_Your objective_. Which lines in the data contain the word "property"? Please copy each of them.

:: Data supplied ::

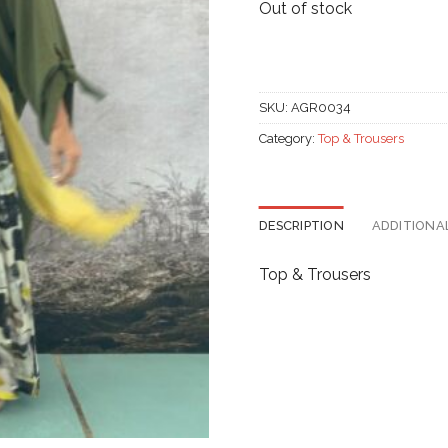
Out of stock
SKU:
AGR0034
Category:
Top & Trousers
DESCRIPTION
ADDITIONA
Top & Trousers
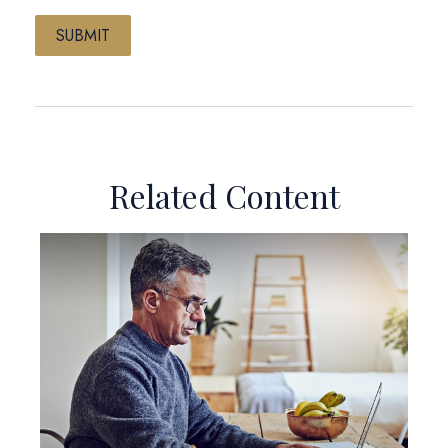
Related Content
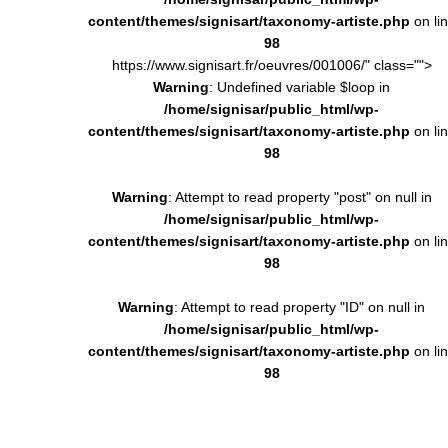
content/themes/signisart/taxonomy-artiste.php
on li
98
https://www.signisart.fr/oeuvres/001006/" class="">
Warning
: Undefined variable $loop in
/home/signisar/public_html/wp-
content/themes/signisart/taxonomy-artiste.php
on li
98
Warning
: Attempt to read property "post" on null in
/home/signisar/public_html/wp-
content/themes/signisart/taxonomy-artiste.php
on li
98
Warning
: Attempt to read property "ID" on null in
/home/signisar/public_html/wp-
content/themes/signisart/taxonomy-artiste.php
on li
98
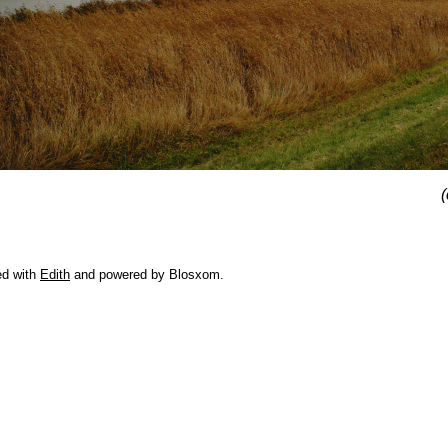
(
ed with
Edith
and powered by Blosxom.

:::

_Completed exercise_.
: Attempt to read property "post" on null in
: Attempt to read property "ID" on null in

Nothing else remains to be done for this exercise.